The Changeling

Rollback to 1980.  There are two things people say that disturb me.  The first is that we’re all immune to those old, rickety, slow-paced horror movies.  The second is that the Japanese have revolutionized the creepy thriller genre.

I’ll address the second fallacy – the Japanese have never filmed anything original in their lives.  Even Godzilla is a trumped up King Kong.  Take away those scales and there’s monkey flesh under there.

So we come to The Changeling, George C. Scott hard at work in one of the most effective thrillers ever put to film.  This is lock your windows, turn on the lights, and have a stroke when your friend arrives unannounced for beer and popcorn stuff.

 

We begin with the death of wife and child in a wonderful pre-credit car accident.  The Descent borrowed this for their big shocker opener, but they failed to deliver the money shot.  We’re given a very modern bang-crash-bloody spike there.  In 1980, the far more removed yet uncomfortable death by car is given that classically unflinching treatment.  The camera happily records the crushed by car death of wife and daughter while George C. Scott watches helplessly.  Bloody spikes make you jump, but this opening sequence makes you shift and cringe in your seat.  It’s the sort where you sit there for the next five minutes thinking that maybe it’s time to switch to something more lighthearted.

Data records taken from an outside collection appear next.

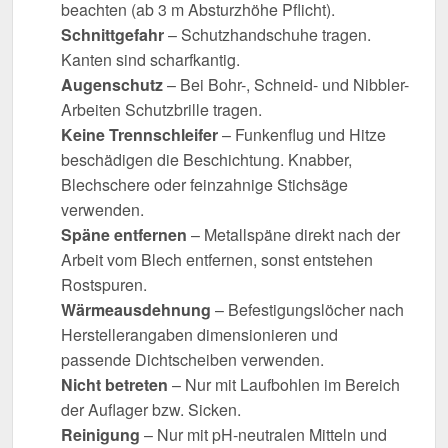
beachten (ab 3 m Absturzhöhe Pflicht).
Schnittgefahr
– Schutzhandschuhe tragen.
Kanten sind scharfkantig.
Augenschutz
– Bei Bohr-, Schneid- und Nibbler-
Arbeiten Schutzbrille tragen.
Keine Trennschleifer
– Funkenflug und Hitze
beschädigen die Beschichtung. Knabber,
Blechschere oder feinzahnige Stichsäge
verwenden.
Späne entfernen
– Metallspäne direkt nach der
Arbeit vom Blech entfernen, sonst entstehen
Rostspuren.
Wärmeausdehnung
– Befestigungslöcher nach
Herstellerangaben dimensionieren und
passende Dichtscheiben verwenden.
Nicht betreten
– Nur mit Laufbohlen im Bereich
der Auflager bzw. Sicken.
Reinigung
– Nur mit pH-neutralen Mitteln und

Scott plays brilliant composer John Russell.  Now ruined by the horrific death of his family, he retreats to Colorado and rents a secluded house from the historical society.  The big, old mansion might as well have “I’M FUCKING HAUNTED TO THE RAFTERS” spray-painted across the front, but Scott ain’t afraid of no ghost.  He teaches at the local college and goes about composing his masterwork while befriending hot tamale Claire Norman. The movie wastes no time in getting to the nut cutting.  There’s something afoot in the house and Scott is quietly haunted by an increasingly troublesome ghostly presence.  No slouch in the Big Man department, he seeks it out and hammers his way into Ghost Central.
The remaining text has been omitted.